Ta-Nehisi Coates's love affair with the Civil War
TA-NEHISI COATES, a senior editor for The Atlantic and author of “The Beautiful Struggle: A Father, Two Sons, and an Unlikely Road to Manhood,” had only a passing interest in the Civil War when he picked up James M. McPherson’s “Battle Cry of Freedom: The Civil War Era” three years ago. By its end, he had become “fanatical.”
“I went through all the books I could,” Mr. Coates said. “I was driving my wife crazy, my son crazy.” So he took his obsession on the road.
For the last three summers he has traveled with his family to Civil War battlefields.

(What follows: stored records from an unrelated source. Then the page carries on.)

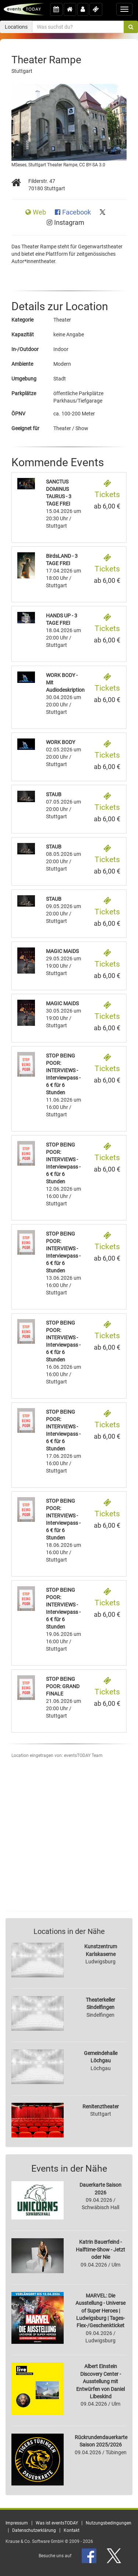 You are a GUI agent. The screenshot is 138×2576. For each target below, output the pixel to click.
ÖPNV (18, 414)
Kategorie (22, 320)
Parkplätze (23, 393)
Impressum (17, 2523)
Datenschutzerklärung (34, 2530)
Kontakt (71, 2530)
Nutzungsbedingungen (108, 2523)
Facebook (73, 212)
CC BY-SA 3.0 (92, 164)
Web (36, 212)
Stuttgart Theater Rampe (52, 164)
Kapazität (22, 334)
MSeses (18, 164)
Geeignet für (25, 428)
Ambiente (22, 364)
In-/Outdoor (25, 349)
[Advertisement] (69, 1841)
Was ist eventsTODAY (57, 2523)
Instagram (65, 222)
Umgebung (23, 379)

This summer he’ll be doing the same. A collection of essays and novels on the war (yes, plural) is in the works.
Below Mr. Coates answers questions on the battlefields he’s visited.
Q. What was the first battlefield you visited?
A. Petersburg, which is just south of Richmond, Va. It’s extremely significant in African-American history. It is one of the last major campaigns of the war, and by the time Ulysses S. Grant gets there, one in eight soldiers is African-American. When we were there in 2009, I saw markers everywhere for Confederate and Union regiments, but I missed the one for African-American soldiers. (There is one there, but it didn’t have the same presence as the others.) The fact that the African-Americans who fought there didn’t enjoy much recognition filled me with a feeling of debt and obligation. The books I am writing really come out of that spirit.